[[ Recorded information open ]]
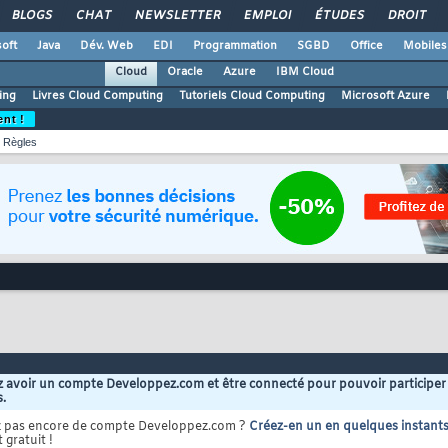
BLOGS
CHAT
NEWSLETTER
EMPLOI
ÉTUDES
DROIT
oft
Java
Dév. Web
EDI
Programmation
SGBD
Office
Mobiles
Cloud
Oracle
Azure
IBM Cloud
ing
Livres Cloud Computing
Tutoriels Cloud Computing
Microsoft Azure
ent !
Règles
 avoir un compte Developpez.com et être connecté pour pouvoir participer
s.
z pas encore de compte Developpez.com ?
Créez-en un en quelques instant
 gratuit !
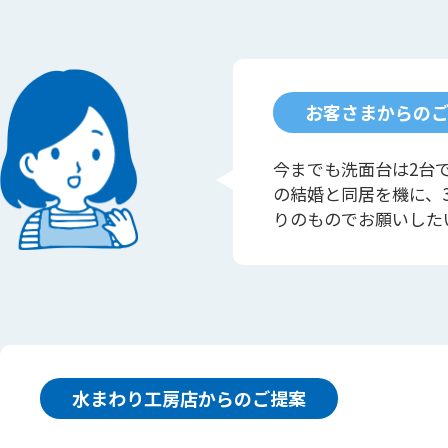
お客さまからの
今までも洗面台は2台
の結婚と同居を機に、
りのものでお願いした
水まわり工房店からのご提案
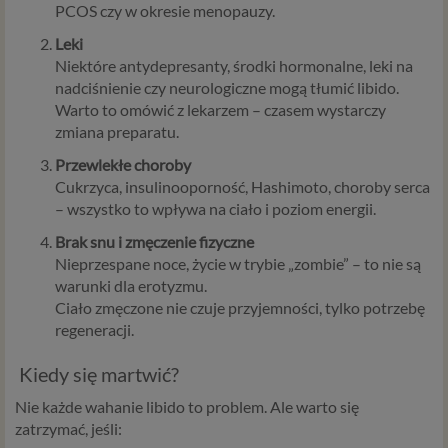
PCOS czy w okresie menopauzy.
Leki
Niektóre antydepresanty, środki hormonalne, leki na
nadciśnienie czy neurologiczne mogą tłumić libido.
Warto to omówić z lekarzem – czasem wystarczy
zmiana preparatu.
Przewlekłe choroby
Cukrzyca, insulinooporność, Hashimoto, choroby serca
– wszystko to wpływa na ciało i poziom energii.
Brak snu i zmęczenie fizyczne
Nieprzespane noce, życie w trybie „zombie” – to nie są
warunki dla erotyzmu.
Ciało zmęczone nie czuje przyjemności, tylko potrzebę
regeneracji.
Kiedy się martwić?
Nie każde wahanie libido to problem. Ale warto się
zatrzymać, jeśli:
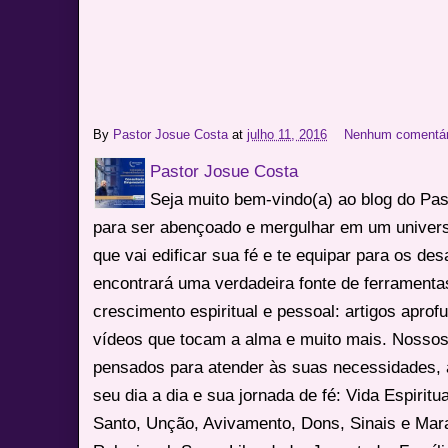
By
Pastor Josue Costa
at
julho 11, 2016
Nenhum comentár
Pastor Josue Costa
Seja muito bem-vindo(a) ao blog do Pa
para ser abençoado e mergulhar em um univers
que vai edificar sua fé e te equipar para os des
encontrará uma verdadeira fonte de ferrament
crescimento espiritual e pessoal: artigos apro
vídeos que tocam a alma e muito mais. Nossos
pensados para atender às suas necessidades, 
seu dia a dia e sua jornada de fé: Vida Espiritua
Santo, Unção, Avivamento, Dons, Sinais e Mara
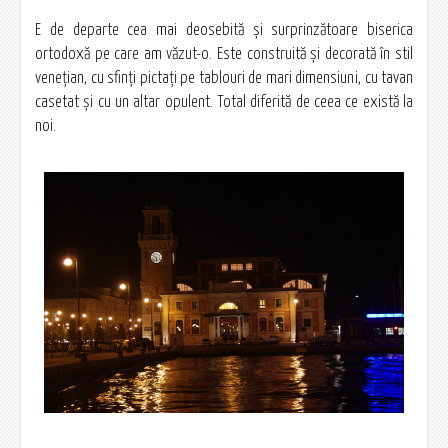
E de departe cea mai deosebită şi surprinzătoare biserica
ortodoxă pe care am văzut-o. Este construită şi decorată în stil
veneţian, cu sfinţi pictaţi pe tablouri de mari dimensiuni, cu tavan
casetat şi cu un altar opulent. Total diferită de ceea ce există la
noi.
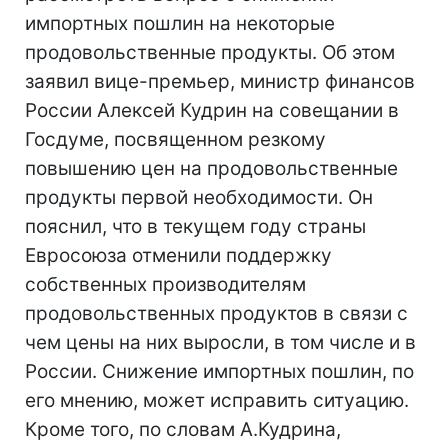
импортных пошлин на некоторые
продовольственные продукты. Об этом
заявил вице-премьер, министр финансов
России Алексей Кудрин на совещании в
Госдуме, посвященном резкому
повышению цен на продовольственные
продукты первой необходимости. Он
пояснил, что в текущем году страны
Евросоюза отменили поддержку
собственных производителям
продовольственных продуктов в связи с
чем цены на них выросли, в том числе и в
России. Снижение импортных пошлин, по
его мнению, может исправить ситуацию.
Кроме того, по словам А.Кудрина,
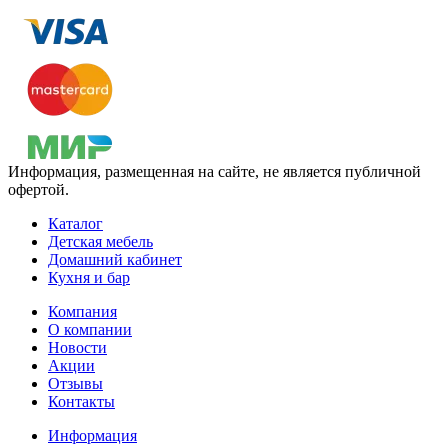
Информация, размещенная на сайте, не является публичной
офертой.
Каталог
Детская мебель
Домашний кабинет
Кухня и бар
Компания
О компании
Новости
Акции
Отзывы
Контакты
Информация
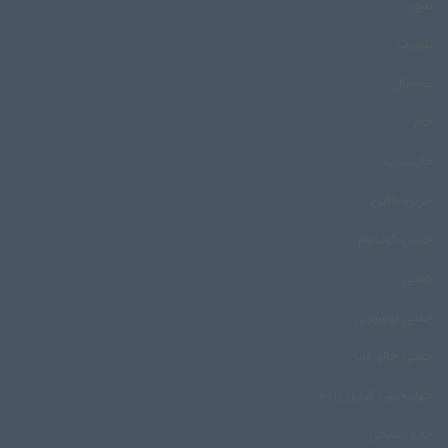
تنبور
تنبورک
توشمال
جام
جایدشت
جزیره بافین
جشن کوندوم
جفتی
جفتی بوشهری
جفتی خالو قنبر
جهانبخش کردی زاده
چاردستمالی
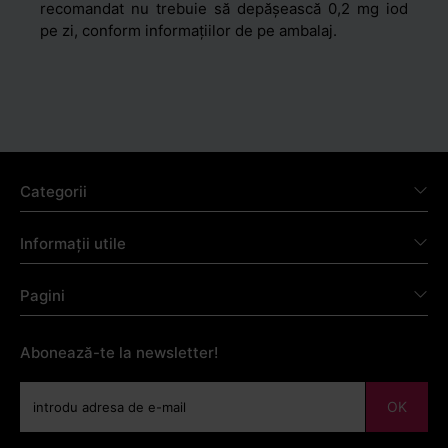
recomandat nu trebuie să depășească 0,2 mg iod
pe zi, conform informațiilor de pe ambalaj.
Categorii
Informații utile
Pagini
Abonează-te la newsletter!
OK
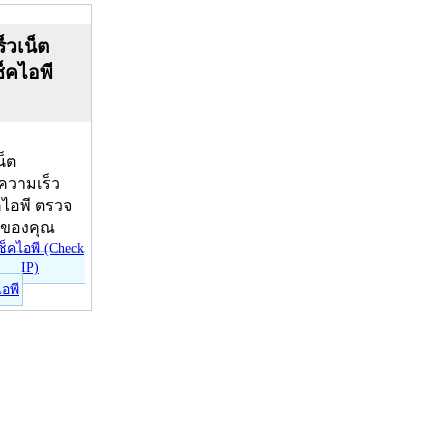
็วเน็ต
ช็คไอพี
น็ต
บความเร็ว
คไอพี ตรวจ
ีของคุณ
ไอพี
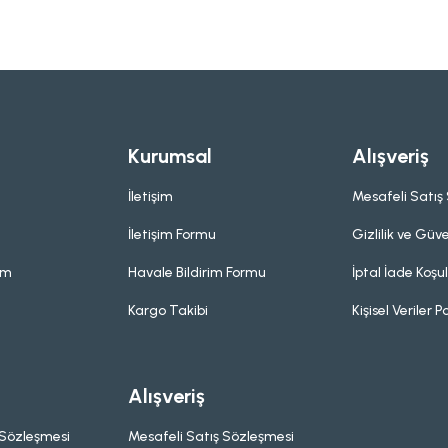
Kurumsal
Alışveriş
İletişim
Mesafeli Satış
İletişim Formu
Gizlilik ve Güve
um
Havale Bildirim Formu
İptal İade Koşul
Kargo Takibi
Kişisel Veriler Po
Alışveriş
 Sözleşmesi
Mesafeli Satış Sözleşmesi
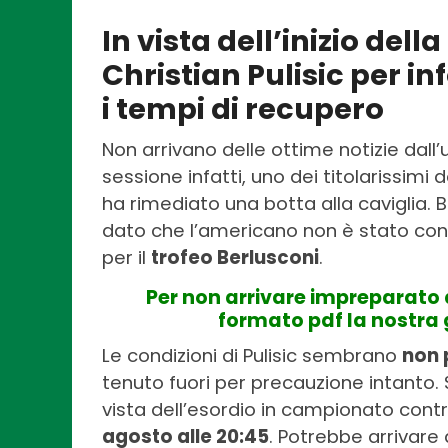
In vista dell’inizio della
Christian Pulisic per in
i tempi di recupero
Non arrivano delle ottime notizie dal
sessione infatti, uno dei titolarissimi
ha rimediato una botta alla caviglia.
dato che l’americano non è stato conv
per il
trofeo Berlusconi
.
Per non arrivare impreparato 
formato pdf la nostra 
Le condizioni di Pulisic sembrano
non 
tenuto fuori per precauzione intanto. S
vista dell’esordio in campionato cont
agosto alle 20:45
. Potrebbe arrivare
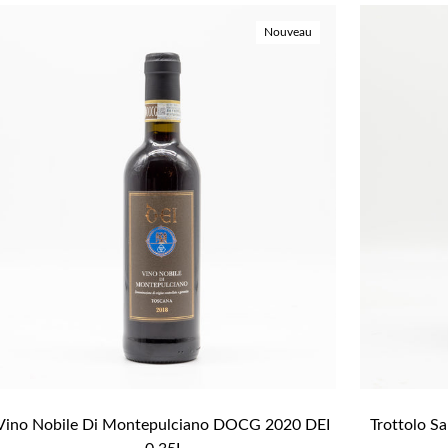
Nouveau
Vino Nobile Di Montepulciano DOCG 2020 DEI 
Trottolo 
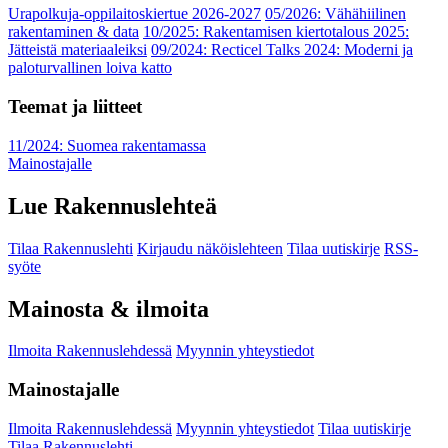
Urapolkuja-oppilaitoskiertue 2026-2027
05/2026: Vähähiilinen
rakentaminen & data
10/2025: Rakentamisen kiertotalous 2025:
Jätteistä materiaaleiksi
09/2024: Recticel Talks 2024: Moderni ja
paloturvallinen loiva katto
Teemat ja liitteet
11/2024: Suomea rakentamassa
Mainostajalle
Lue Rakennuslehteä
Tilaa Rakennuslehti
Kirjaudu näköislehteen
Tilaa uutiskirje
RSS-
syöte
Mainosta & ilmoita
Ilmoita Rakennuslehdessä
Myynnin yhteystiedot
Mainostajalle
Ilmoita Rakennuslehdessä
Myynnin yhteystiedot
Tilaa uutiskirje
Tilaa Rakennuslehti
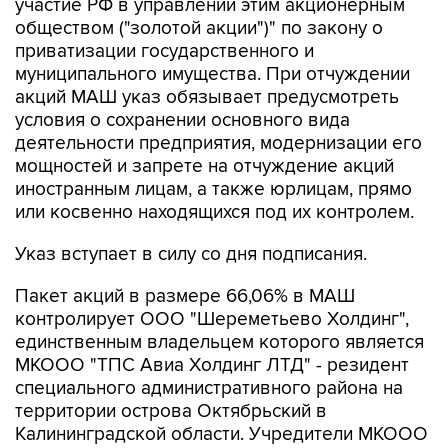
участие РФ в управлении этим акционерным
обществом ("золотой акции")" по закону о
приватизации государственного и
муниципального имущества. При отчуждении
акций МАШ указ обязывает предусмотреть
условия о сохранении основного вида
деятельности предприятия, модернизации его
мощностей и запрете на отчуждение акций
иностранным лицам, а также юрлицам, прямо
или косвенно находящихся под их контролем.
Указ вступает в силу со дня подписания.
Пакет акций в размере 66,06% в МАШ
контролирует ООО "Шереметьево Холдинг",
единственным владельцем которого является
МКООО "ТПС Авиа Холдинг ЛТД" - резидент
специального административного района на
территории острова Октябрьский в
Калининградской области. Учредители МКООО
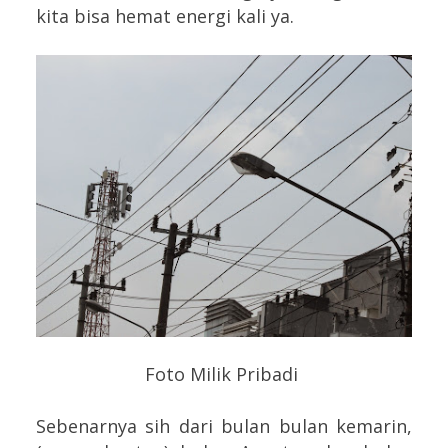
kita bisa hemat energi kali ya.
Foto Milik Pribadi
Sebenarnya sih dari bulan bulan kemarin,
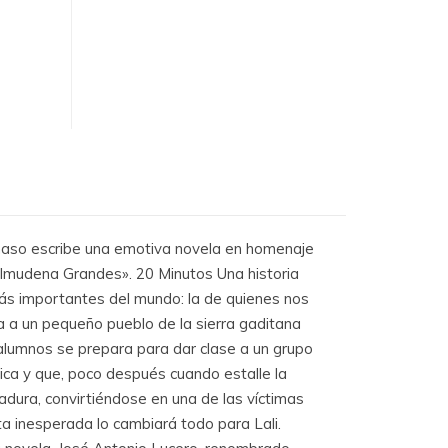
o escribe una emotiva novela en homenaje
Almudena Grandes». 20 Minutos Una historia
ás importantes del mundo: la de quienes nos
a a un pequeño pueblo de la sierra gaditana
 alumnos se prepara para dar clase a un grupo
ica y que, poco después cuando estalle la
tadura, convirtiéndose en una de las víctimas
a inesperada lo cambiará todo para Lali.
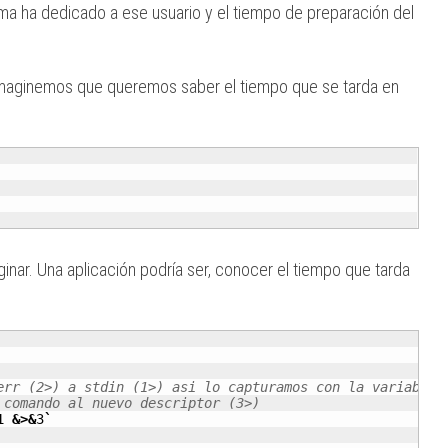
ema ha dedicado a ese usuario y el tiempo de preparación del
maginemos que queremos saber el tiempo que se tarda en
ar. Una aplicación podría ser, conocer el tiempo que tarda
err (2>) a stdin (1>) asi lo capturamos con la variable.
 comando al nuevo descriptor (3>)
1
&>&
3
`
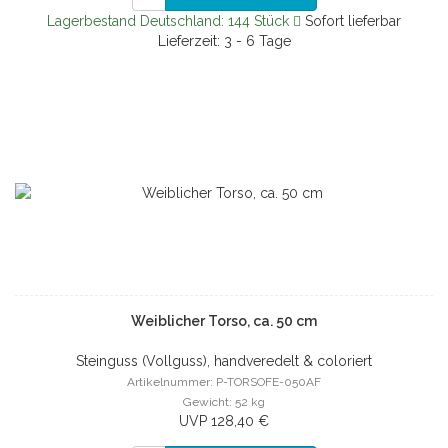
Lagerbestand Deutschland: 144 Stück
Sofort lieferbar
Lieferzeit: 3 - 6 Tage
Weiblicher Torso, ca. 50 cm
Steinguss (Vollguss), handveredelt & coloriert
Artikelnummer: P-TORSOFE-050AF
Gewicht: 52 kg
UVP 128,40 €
[[ Recorded information closed ]]
Exercise:
Run a filter over the data above and keep each line that contains the word "arrivare".

Response for this exercise:
Per non arrivare impreparato 
. Potrebbe arrivare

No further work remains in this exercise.